Sé que a partir de ahora seré,
sin duda para siempre,
esta tenaz estatua hecha confusión.(5)

El silencio no es algo que convenga al fondo de lo real, a un supuesto segundo estrato; el mundo no tiene doble y carece de hondura, nada sucede bajo el hombre, donde no llegan mis ojos no cesa nada, no hay luces bajo la hierba de ningún país.

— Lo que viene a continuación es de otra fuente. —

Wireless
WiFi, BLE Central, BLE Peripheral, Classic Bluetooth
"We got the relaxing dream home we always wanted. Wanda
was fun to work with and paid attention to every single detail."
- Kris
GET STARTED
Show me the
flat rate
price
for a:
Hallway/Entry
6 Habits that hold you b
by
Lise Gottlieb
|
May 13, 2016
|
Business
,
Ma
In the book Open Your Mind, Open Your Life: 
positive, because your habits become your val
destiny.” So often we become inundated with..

Como ya advirtiera Alberto Caiero, las cosas no tienen significado: tienen existencia. Las cosas son el único sentido oculto de las cosas.(6)
En estos poemas el silencio alcanza entidad física; no es aquello que escuchamos detrás del estruendo de bielas, émbolos y brazos hidráulicos, componiendo el granito riguroso de las estatuas, la contabilidad perversa de sus huesos: es el rumor mismo de la manufactura, la estampida ensordecedora y paralizante de nuestras conciencias en esa infatigable labor intermitente de recomponer la precaria sillería de nuestros reductos.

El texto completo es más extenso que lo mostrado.